Изюмка слушал с разинутым ртом, а Грач продолжал рассказ:
– Из одного гор-р-р-одского огор-р-родного хозяйства привезли Пугало, выр-р-р-ядили во всякие журналы с картинками, а поверх этого надели прозрачный целлофановый мешок. Стоит красуется, будто кр-р-раля рррасписная! Две синицы так пер-р-р-репугались, что бр-р-росили свои входные билеты и улетели куда глаза глядят. А ведь синички – отважные птички. Они не привыкли чучел огородных бояться. У меня есть один знакомый, тоже работает пугалом гороховым. Так вот он жаловался: Мол, синицы, славки и жаворонки у него все усы повыдергивали, растащили гнезда себе строить.
– Слышал и я такие страшные истории, – закивал головой Гномыч. – А какие там, ты говоришь, новые моды на костюмы чучелиные?
– На украшения сейчас идут цепи и кулоны из консервных банок, клипсы жестяные в уши. Словом, все, что дребезжит, гремит, болтается. Ну, а по части одежды в самой моде сейчас костюмы для огородных чучел из рогожки да из синтетической соломки сплетенные.
– Гномыч, – захрюкал вдруг снова Изюмка, – давай с тобой на выставку чучелиную сходим, а?
– В такую непогоду? – со смехом покачал головой Гномыч. – Да в этакий дождь хороший хозяин собаку во двор не выгонит, не то что поросенка. До костей промокнем. Даже если под зонтиком.
– Мне так хочется! Особенно на громыхающее пугало посмотреть желаю. И на соломенное тоже.
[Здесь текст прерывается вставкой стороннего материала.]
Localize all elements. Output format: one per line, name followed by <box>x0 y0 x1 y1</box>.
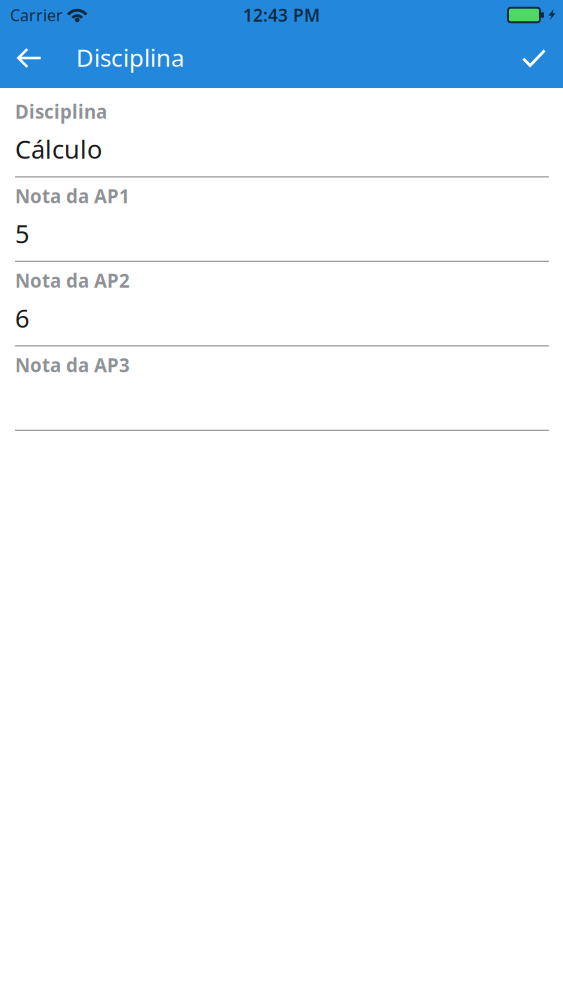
button[interactable]: Nota da AP1 <box>15 178 549 262</box>
button[interactable]: Nota da AP2 <box>15 262 549 346</box>
button[interactable]: Back <box>0 30 59 90</box>
button[interactable]: Save <box>505 30 563 90</box>
staticText: Nota da AP2 <box>15 268 130 293</box>
staticText: Cálculo <box>15 132 102 166</box>
staticText: Carrier <box>10 4 63 26</box>
staticText: 6 <box>15 301 29 335</box>
staticText: Nota da AP3 <box>15 353 130 377</box>
button[interactable]: Disciplina <box>15 88 549 178</box>
staticText: Nota da AP1 <box>15 184 130 208</box>
staticText: Disciplina <box>76 42 184 74</box>
button[interactable]: Nota da AP3 <box>15 346 549 431</box>
staticText: 12:43 PM <box>243 4 320 26</box>
staticText: 5 <box>15 217 29 250</box>
staticText: Disciplina <box>15 99 107 124</box>
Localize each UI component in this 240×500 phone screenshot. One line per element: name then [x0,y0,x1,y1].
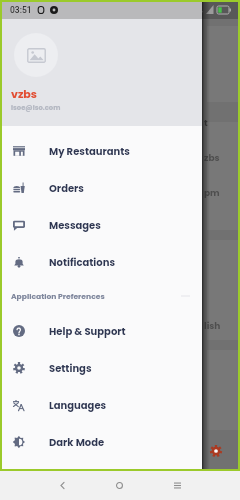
staticText: pm [204,187,220,200]
staticText: Dark Mode [49,435,105,449]
staticText: 03:51 [10,5,32,15]
button[interactable]: Dark Mode [0,423,202,460]
button[interactable]: Home [106,472,133,499]
staticText: lish [204,320,221,333]
staticText: zbs [204,152,220,165]
button[interactable]: Orders [0,169,202,206]
button[interactable]: My Restaurants [0,132,202,169]
staticText: vzbs [11,86,37,101]
button[interactable]: Help & Support [0,312,202,349]
button[interactable]: Settings [0,349,202,386]
staticText: isoe@iso.com [11,103,61,113]
staticText: Orders [49,181,84,195]
button[interactable]: Messages [0,206,202,243]
button[interactable]: Notifications [0,243,202,280]
staticText: Application Preferences [11,291,105,302]
staticText: t [204,117,208,130]
button[interactable]: Back [49,472,76,499]
staticText: Settings [49,361,92,375]
staticText: My Restaurants [49,144,130,158]
staticText: Languages [49,398,107,412]
button[interactable]: Recent apps [164,472,191,499]
staticText: Help & Support [49,324,126,338]
staticText: Notifications [49,255,115,269]
button[interactable]: Languages [0,386,202,423]
staticText: Messages [49,218,101,232]
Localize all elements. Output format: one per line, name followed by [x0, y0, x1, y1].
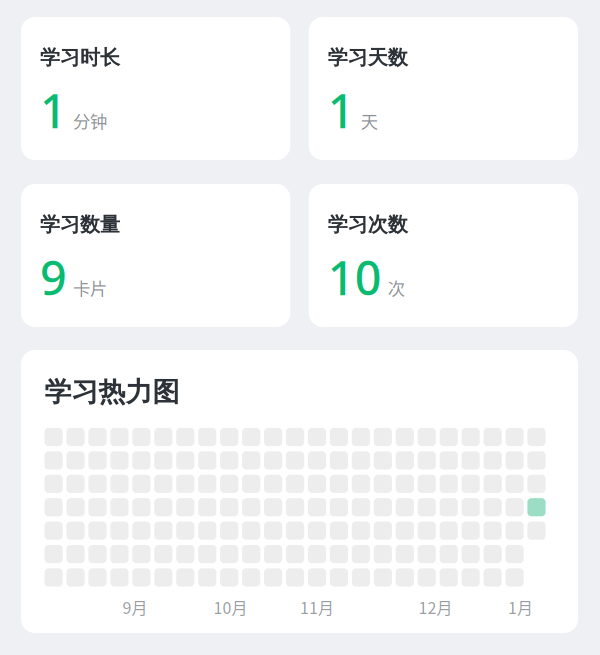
- staticText: 分钟: [73, 108, 107, 133]
- staticText: 学习次数: [328, 212, 408, 237]
- button[interactable]: 学习天数: [309, 17, 578, 160]
- staticText: 次: [388, 275, 405, 300]
- staticText: 9: [40, 245, 67, 309]
- staticText: 学习数量: [40, 212, 120, 237]
- staticText: 11月: [300, 596, 334, 619]
- staticText: 1月: [508, 596, 533, 619]
- staticText: 12月: [419, 596, 453, 619]
- staticText: 9月: [122, 596, 148, 619]
- staticText: 天: [361, 108, 378, 133]
- staticText: 10: [328, 245, 382, 309]
- staticText: 学习时长: [40, 45, 120, 70]
- button[interactable]: 学习时长: [21, 17, 290, 160]
- staticText: 10月: [214, 596, 248, 619]
- staticText: 卡片: [73, 275, 107, 300]
- button[interactable]: 学习次数: [309, 184, 578, 327]
- staticText: 学习天数: [328, 45, 408, 70]
- staticText: 1: [40, 78, 67, 142]
- staticText: 1: [328, 78, 355, 142]
- staticText: 学习热力图: [44, 375, 180, 409]
- button[interactable]: 学习数量: [21, 184, 290, 327]
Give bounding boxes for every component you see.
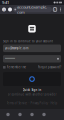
staticText: Terms of Service · Privacy Policy · Help <box>6 102 58 105</box>
button[interactable]: Menu <box>58 5 63 14</box>
button[interactable]: Tabs <box>38 109 50 120</box>
staticText: or continue with another provider <box>8 93 56 96</box>
button[interactable]: Forgot password? <box>38 66 61 69</box>
staticText: Forgot password? <box>38 66 61 69</box>
button[interactable]: Remember me <box>3 66 27 69</box>
button[interactable]: Home <box>2 109 14 120</box>
staticText: account.example.com <box>17 4 47 15</box>
button[interactable]: Tabs <box>52 5 58 14</box>
button[interactable]: Back <box>14 109 26 120</box>
staticText: 2 <box>54 8 56 11</box>
staticText: Quick Sign in <box>22 88 42 92</box>
button[interactable]: account.example.com <box>13 7 52 12</box>
staticText: Sign in to continue to your account <box>3 40 53 43</box>
button[interactable] <box>0 72 64 86</box>
staticText: 9:41 <box>2 0 9 5</box>
staticText: •••••••••• <box>5 57 15 60</box>
button[interactable]: Reload <box>7 5 13 14</box>
button[interactable]: Back <box>1 5 7 14</box>
staticText: Remember me <box>7 66 27 69</box>
staticText: you@example.com <box>5 46 28 50</box>
button[interactable]: Search <box>26 109 38 120</box>
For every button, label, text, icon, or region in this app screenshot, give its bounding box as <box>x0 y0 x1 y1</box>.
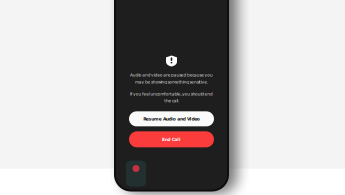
staticText: Audio and video are paused because you <box>130 72 213 78</box>
staticText: If you feel uncomfortable, you should en… <box>130 91 213 96</box>
button[interactable]: End Call <box>129 131 214 147</box>
staticText: Resume Audio and Video <box>143 116 200 121</box>
staticText: the call. <box>164 98 179 103</box>
button[interactable]: Resume Audio and Video <box>129 111 214 126</box>
staticText: End Call <box>162 137 181 142</box>
staticText: may be showing something sensitive. <box>135 80 208 84</box>
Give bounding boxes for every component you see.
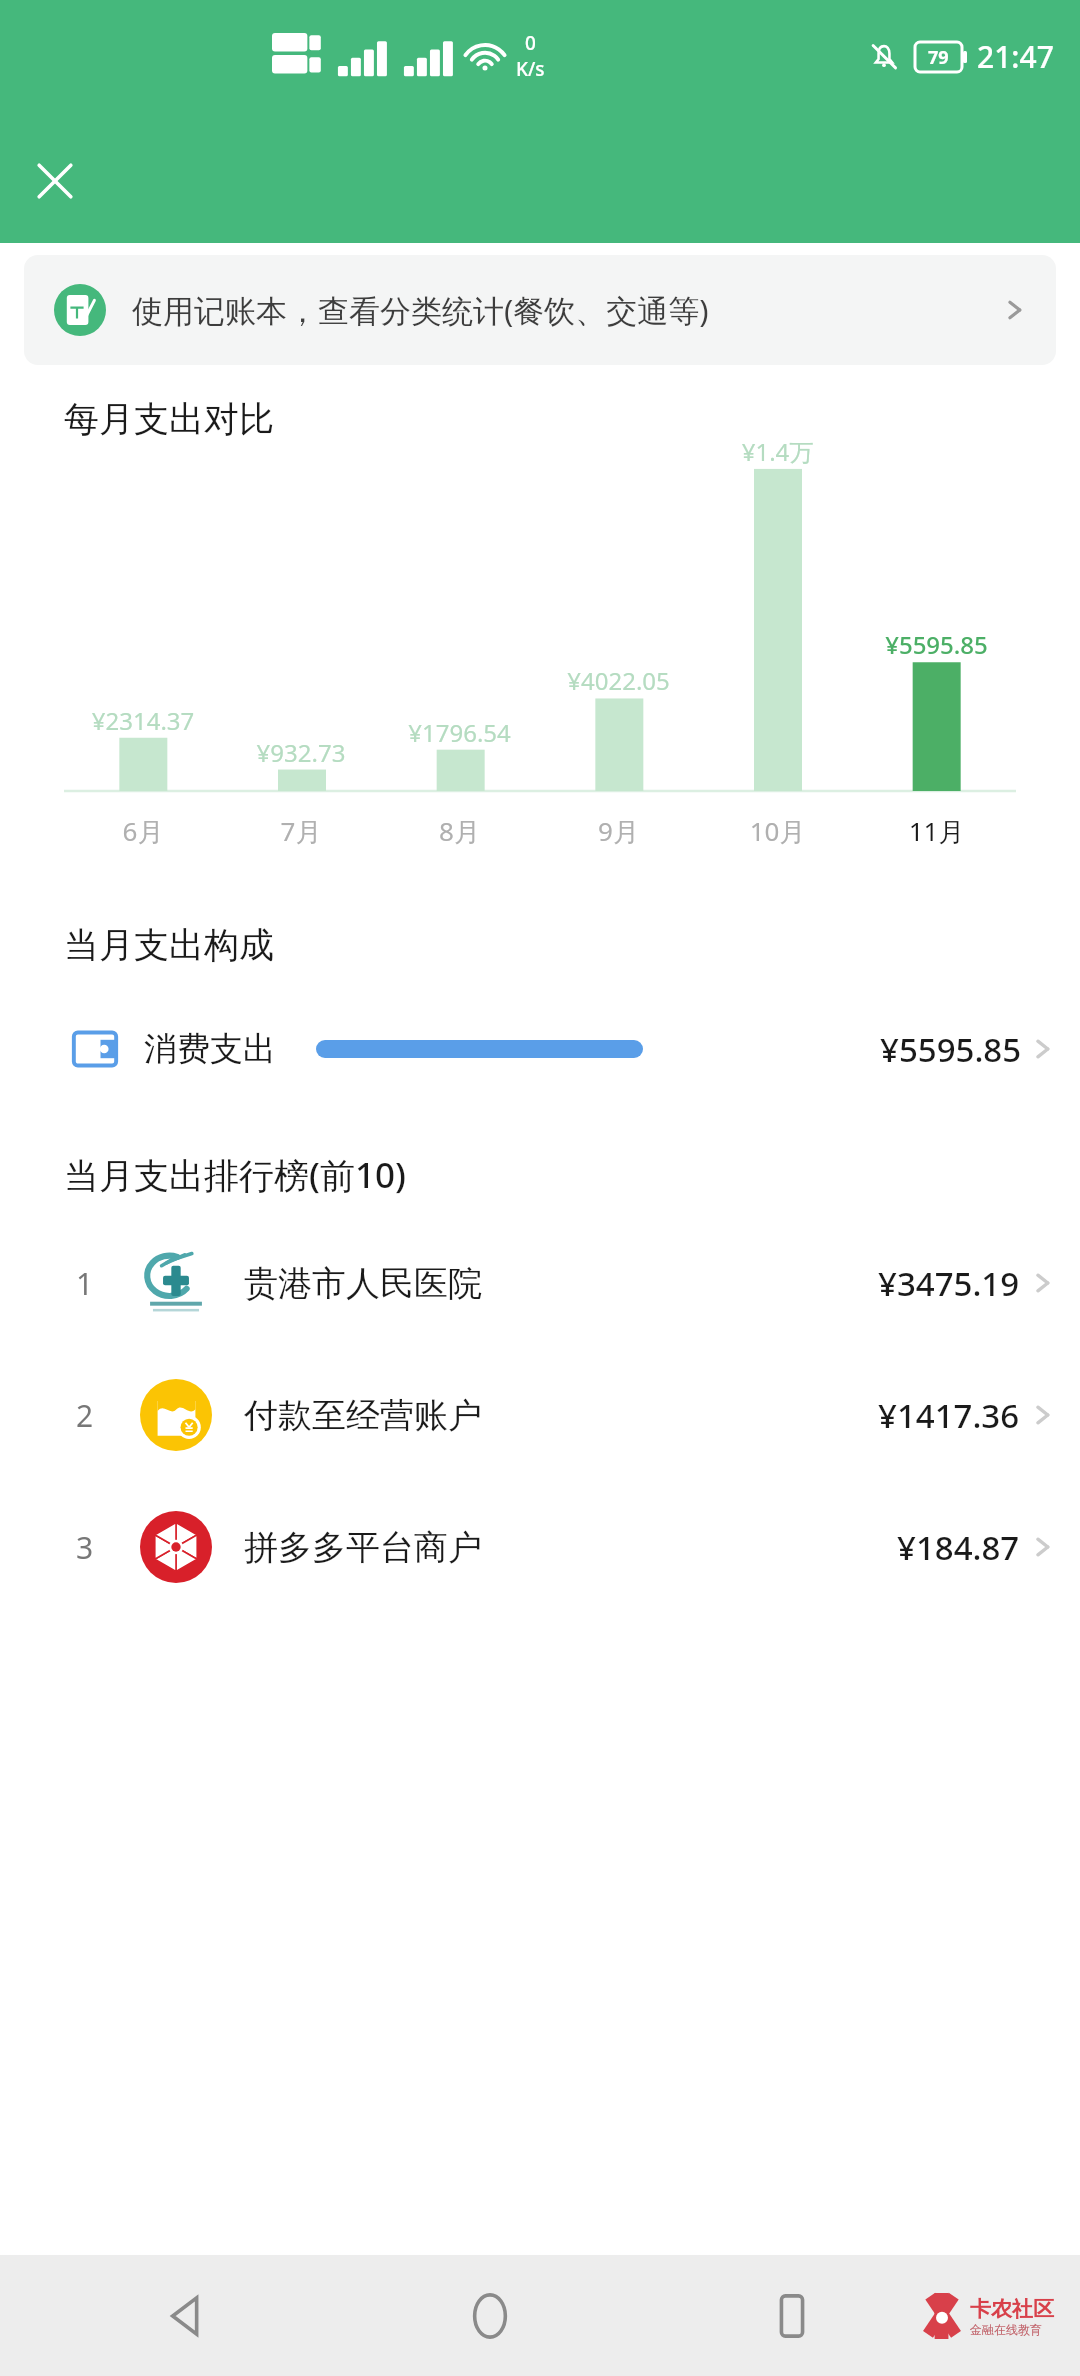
staticText: 1: [76, 1263, 94, 1304]
staticText: 11月: [857, 813, 1016, 849]
staticText: 8月: [380, 813, 539, 849]
staticText: ¥3475.19: [878, 1261, 1020, 1306]
button[interactable]: 3: [0, 1501, 1080, 1593]
staticText: ¥932.73: [222, 736, 380, 769]
staticText: 10月: [698, 813, 857, 849]
staticText: 2: [76, 1395, 94, 1436]
staticText: ¥5595.85: [857, 628, 1016, 661]
staticText: ¥4022.05: [539, 664, 698, 697]
button[interactable]: Close: [22, 148, 88, 214]
button[interactable]: Back: [140, 2268, 236, 2364]
staticText: 9月: [539, 813, 698, 849]
staticText: 当月支出构成: [64, 923, 274, 967]
button[interactable]: 消费支出: [0, 1005, 1080, 1093]
staticText: K/s: [516, 56, 545, 82]
staticText: 当月支出排行榜(前10): [64, 1151, 406, 1199]
staticText: ¥184.87: [897, 1525, 1020, 1570]
staticText: ¥5595.85: [880, 1027, 1022, 1072]
staticText: 付款至经营账户: [244, 1394, 482, 1437]
staticText: 消费支出: [144, 1028, 276, 1070]
staticText: 79: [928, 45, 949, 70]
staticText: 金融在线教育: [970, 2322, 1042, 2337]
staticText: 拼多多平台商户: [244, 1526, 482, 1569]
staticText: ¥1796.54: [380, 716, 539, 749]
button[interactable]: Recents: [744, 2268, 840, 2364]
staticText: 0: [525, 30, 536, 56]
staticText: 贵港市人民医院: [244, 1262, 482, 1305]
staticText: 使用记账本，查看分类统计(餐饮、交通等): [132, 289, 1000, 331]
staticText: 7月: [222, 813, 380, 849]
staticText: 6月: [64, 813, 222, 849]
button[interactable]: 2: [0, 1369, 1080, 1461]
button[interactable]: 使用记账本，查看分类统计(餐饮、交通等): [24, 255, 1056, 365]
staticText: ¥1417.36: [878, 1393, 1020, 1438]
button[interactable]: 1: [0, 1237, 1080, 1329]
staticText: 每月支出对比: [64, 397, 274, 441]
staticText: ¥2314.37: [64, 704, 222, 737]
staticText: ¥1.4万: [698, 435, 857, 468]
staticText: 21:47: [977, 36, 1054, 77]
button[interactable]: Home: [442, 2268, 538, 2364]
staticText: 3: [76, 1527, 94, 1568]
staticText: 卡农社区: [970, 2296, 1054, 2322]
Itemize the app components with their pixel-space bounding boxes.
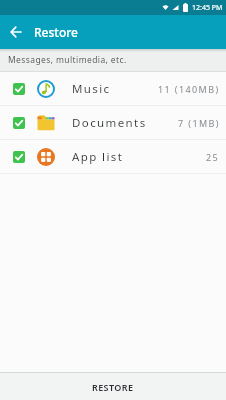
staticText: Music — [72, 81, 111, 97]
staticText: RESTORE — [92, 381, 134, 393]
staticText: Messages, multimedia, etc. — [8, 54, 127, 66]
staticText: 11 (140MB) — [158, 83, 220, 95]
staticText: 25 — [206, 151, 220, 163]
staticText: 7 (1MB) — [178, 117, 220, 129]
button[interactable]: RESTORE — [0, 373, 226, 400]
staticText: App list — [72, 149, 124, 165]
staticText: Restore — [34, 24, 78, 40]
button[interactable]: Documents — [0, 106, 226, 139]
button[interactable] — [0, 16, 32, 48]
staticText: Documents — [72, 115, 147, 131]
staticText: 12:45 PM — [192, 3, 223, 13]
button[interactable]: Music — [0, 72, 226, 105]
button[interactable]: App list — [0, 140, 226, 173]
– Да я тебе соломенное, если хочешь, и сам смастерю, – посулил Гномыч.
Но Изюмка отмахнулся:
– Самодельного пугала кто же испугается?
Тут дядюшке Грачу неловко сделалось. Решил он помочь Гномычу, принялся отговаривать Изюмку от выставки.
– По правде сказать, – заметил он, – нет на этой выставке ни одного чучела, чтобы оно такую серьезную птицу вроде меня напугать могло. Разве это пугала?! Вот раньше бывало: ох, что за пугала были! Уроды, самые настоящие страшилища! Ан, вышли они нынче из моды. А теперь какие это чучела, куклы! Словом, игрушки какие-то.
Лучше бы дядюшка Грач и не говорил такого. Тут на Изюмку вообще никакого удержу не стало.
– Игрушки! Хочу смотреть игрушки! – завопил он. – Слышишь, Гномыч? Куклы там, оказывается, показывают, а не пугала вовсе. Идем поскорее на выставку. У меня же плащ из листьев подорожника: он-то не промокнет!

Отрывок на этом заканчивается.